VOX: saca pecho y hace ruido

La novedad política de finales del 2018, materializada en las elecciones andaluzas, es la emergencia de VOX en el tablero político como partido con expectativas electorales de lograr grupo parlamentario en el Congreso, en parlamentos autonómicos y en Ayuntamientos. Unas expectativas electorales que pueden llegar a los dos dígitos que suponen consolidar plaza como 5ª fuerza política con la que hay que contar para completar mayorías.
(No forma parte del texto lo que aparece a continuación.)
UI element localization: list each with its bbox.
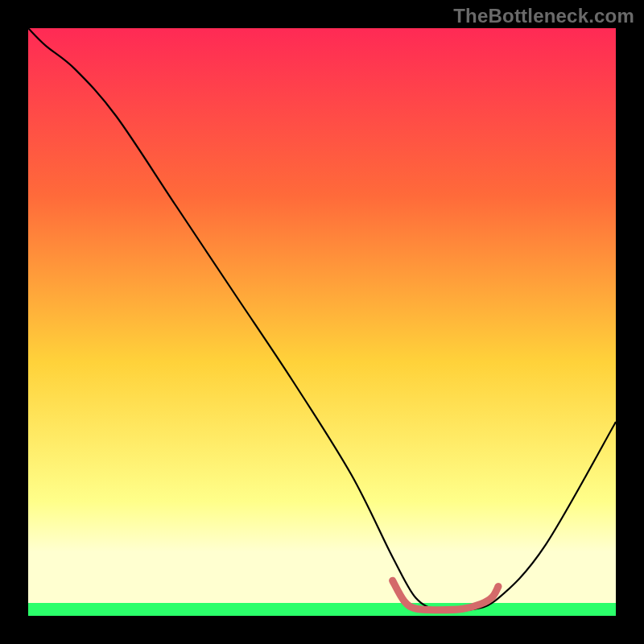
green-band xyxy=(28,603,616,616)
plot-area xyxy=(28,28,616,616)
pale-yellow-band xyxy=(28,585,616,603)
chart-stage: TheBottleneck.com xyxy=(0,0,644,644)
gradient-background xyxy=(28,28,616,585)
watermark-text: TheBottleneck.com xyxy=(453,5,634,27)
bottleneck-chart xyxy=(28,28,616,616)
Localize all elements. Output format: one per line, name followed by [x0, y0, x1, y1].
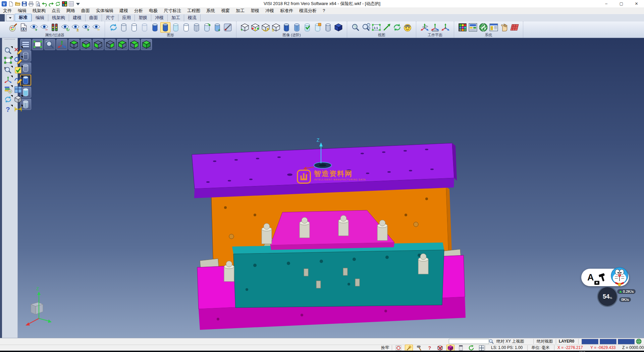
- tag-cylinder-icon[interactable]: [313, 22, 323, 33]
- base-plate-front[interactable]: [199, 297, 466, 330]
- menu-item[interactable]: 工程图: [184, 7, 203, 14]
- workplane-face-icon[interactable]: [430, 22, 440, 33]
- axis-triad-icon[interactable]: [56, 39, 67, 50]
- barrel-icon[interactable]: [281, 22, 291, 33]
- zoom-dynamic-icon[interactable]: [4, 46, 12, 55]
- menu-item[interactable]: 编辑: [15, 7, 30, 14]
- zoom-scale-icon[interactable]: ±: [4, 66, 12, 75]
- absolute-view-indicator[interactable]: 绝对视图: [537, 338, 553, 345]
- eye-plus-icon[interactable]: +: [81, 22, 91, 33]
- save-icon[interactable]: [21, 1, 27, 7]
- core-block-top[interactable]: [232, 243, 444, 254]
- traffic-light-icon[interactable]: [50, 22, 60, 33]
- ribbon-tab[interactable]: 编辑: [32, 14, 48, 21]
- transparent-cylinder-icon[interactable]: [171, 22, 181, 33]
- globe-icon[interactable]: [636, 339, 642, 344]
- close-button[interactable]: ✕: [629, 0, 644, 7]
- assistant-widget[interactable]: A: [581, 269, 629, 286]
- app-icon[interactable]: V: [1, 1, 7, 7]
- workplane-cpl-icon[interactable]: [420, 22, 430, 33]
- maximize-button[interactable]: ▢: [614, 0, 629, 7]
- doraemon-avatar[interactable]: [609, 266, 630, 288]
- menu-item[interactable]: 分析: [131, 7, 146, 14]
- layer-color-swatch[interactable]: [600, 339, 616, 344]
- grid-settings-icon[interactable]: [509, 22, 520, 33]
- guide-rail-left[interactable]: [244, 237, 276, 288]
- auto-rotate-icon[interactable]: [467, 345, 475, 351]
- help-icon[interactable]: ?: [4, 105, 12, 114]
- cavity-plate-top[interactable]: [211, 187, 449, 269]
- modify-graphics-icon[interactable]: +: [212, 22, 222, 33]
- dynamic-pan-icon[interactable]: [382, 22, 392, 33]
- view-bottom-icon[interactable]: [80, 39, 92, 50]
- ucs-origin-icon[interactable]: [4, 76, 12, 84]
- status-search-input[interactable]: [449, 339, 489, 344]
- menu-item[interactable]: 建模: [116, 7, 131, 14]
- shaded-cylinder-icon[interactable]: [150, 22, 160, 33]
- update-graphics-icon[interactable]: [202, 22, 212, 33]
- zoom-previous-icon[interactable]: [44, 39, 55, 50]
- layer-color-swatch[interactable]: [618, 339, 635, 344]
- block-off-icon[interactable]: [436, 345, 444, 351]
- view-iso-icon[interactable]: [141, 39, 152, 50]
- solid-snap-icon[interactable]: [446, 345, 454, 351]
- hatched-cylinder-icon[interactable]: [192, 22, 202, 33]
- menu-item[interactable]: ?: [320, 7, 328, 14]
- speed-gauge[interactable]: 54 %: [597, 286, 618, 307]
- view-front-icon[interactable]: [117, 39, 128, 50]
- print-icon[interactable]: [28, 1, 34, 7]
- menu-item[interactable]: 网格: [63, 7, 78, 14]
- menu-item[interactable]: 塑模: [248, 7, 262, 14]
- multi-window-icon[interactable]: [478, 345, 486, 351]
- 3d-viewport[interactable]: Z Z: [17, 38, 644, 338]
- eye-remove-icon[interactable]: −: [39, 22, 49, 33]
- ribbon-tab[interactable]: 尺寸: [102, 14, 118, 21]
- open-file-icon[interactable]: [15, 1, 20, 7]
- toolbar-grip[interactable]: [5, 39, 15, 43]
- page-eye-icon[interactable]: [18, 22, 29, 33]
- menu-item[interactable]: 点云: [49, 7, 63, 14]
- view-mode-indicator[interactable]: 绝对 XY 上视图: [496, 338, 524, 345]
- ribbon-tab[interactable]: 建模: [69, 14, 85, 21]
- image-settings-icon[interactable]: [468, 22, 478, 33]
- check-cylinder-icon[interactable]: [302, 22, 312, 33]
- shaded-edges-cylinder-icon[interactable]: [160, 22, 170, 33]
- tools-hammer-icon[interactable]: [415, 345, 423, 351]
- eye-add-icon[interactable]: +: [29, 22, 39, 33]
- image-traffic-icon[interactable]: [250, 22, 260, 33]
- measure-icon[interactable]: [14, 105, 22, 114]
- view-back-icon[interactable]: [129, 39, 140, 50]
- mesh-cylinder-icon[interactable]: [323, 22, 333, 33]
- menu-item[interactable]: 电极: [146, 7, 161, 14]
- toolbar-dropdown-button[interactable]: [6, 14, 14, 21]
- eye-refresh-icon[interactable]: ↻: [60, 22, 70, 33]
- cavity-plate-front[interactable]: [213, 259, 449, 277]
- system-config-icon[interactable]: [478, 22, 488, 33]
- graphics-settings-icon[interactable]: [223, 22, 233, 33]
- regen-icon[interactable]: [108, 22, 118, 33]
- hidden-cylinder-icon[interactable]: [129, 22, 139, 33]
- pick-wand-icon[interactable]: [405, 345, 413, 351]
- window-layout-icon[interactable]: [14, 85, 22, 94]
- regenerate-icon[interactable]: [4, 95, 12, 104]
- attribute-brush-icon[interactable]: [8, 22, 18, 33]
- eye-minus-icon[interactable]: −: [91, 22, 101, 33]
- workplane-view-icon[interactable]: [440, 22, 450, 33]
- image-refresh-icon[interactable]: [261, 22, 271, 33]
- ribbon-tab[interactable]: 应用: [118, 14, 135, 21]
- ghost-cylinder-icon[interactable]: [140, 22, 150, 33]
- menu-item[interactable]: 线架构: [30, 7, 49, 14]
- undo-icon[interactable]: [42, 1, 47, 7]
- snap-lock-label[interactable]: 拴牢: [381, 345, 389, 351]
- dropdown-icon[interactable]: [75, 1, 81, 7]
- entity-attributes-icon[interactable]: [4, 85, 12, 94]
- selection-filter-icon[interactable]: [499, 22, 509, 33]
- menu-item[interactable]: 尺寸标注: [161, 7, 184, 14]
- minimize-button[interactable]: –: [599, 0, 614, 7]
- sketch-spline-icon[interactable]: [14, 76, 22, 84]
- zoom-extents-icon[interactable]: [32, 39, 43, 50]
- shading-cube-icon[interactable]: [14, 95, 22, 104]
- stripper-plate[interactable]: [270, 210, 394, 245]
- delete-entity-icon[interactable]: [14, 46, 22, 55]
- snap-grid-icon[interactable]: [394, 345, 402, 351]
Lo que vaya a ocurrir en Andalucía durante los próximos días será significativo de las intenciones de VOX y de su futura influencia. Su emergencia se produce, evidentemente, con menoscabo del Partido Popular que, hasta ahora, había disfrutado de una hegemonía exclusiva en la derecha y una parte del centro. Aznar advirtió hace meses, con severa crítica a su amortizado sucesor, que perder esa exclusividad sería un fracaso para el Partido popular. La profecía puede cumplirse si, finalmente, el candidato popular no consigue la presidencia andaluza, hecho que depende de VOX.
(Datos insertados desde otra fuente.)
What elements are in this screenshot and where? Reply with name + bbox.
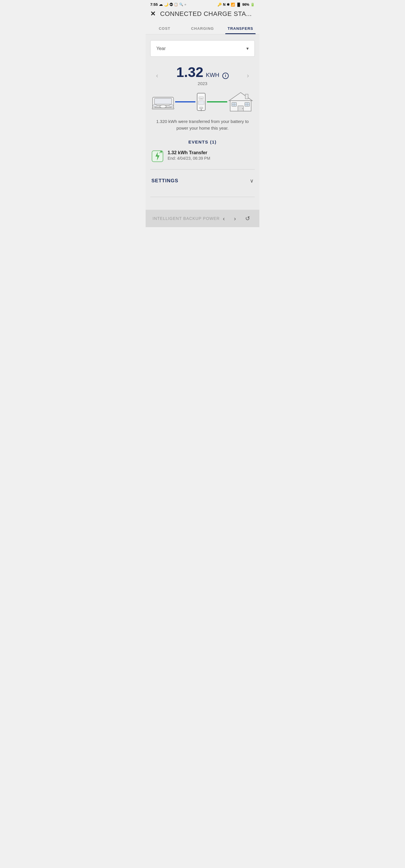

No hace falta ser un lince para apreciar esa circunstancia y los de VOX, que no son demasiado sofisticados (basta escucharles y leer su programa de “100 medidas para la España viva” van a vender caro su apoyo al gobierno PP-Ciudadanos. La única alternativa es repetir las elecciones (simultaneas a las del super-domingo de mayo) ya que los 50 escaños de la izquierda solo podrían conseguir imponerse con la complicidad de otro partido a su derecha, que es muy improbable.

La aritmética no da gobierno, sobre todo si VOX saca pecho y trata de imponer condiciones que pueden ser inasumibles para la endeble coalición de PP-Ciudadanos. Lo que vaya a ser VOX en el futuro es un enigma. Su aparición se parece a la de Podemos hace cuatro años cuando presentaron un programa voluntarista, demagógico, populista e imposible. De las propuestas sociales y políticas de Podemos queda poco en su práctica política actual, se han ido desplazando hacia el pragmatismo y la socialdemocracia posibilista al margen de algunos ejercicios retóricos de vieja escuela.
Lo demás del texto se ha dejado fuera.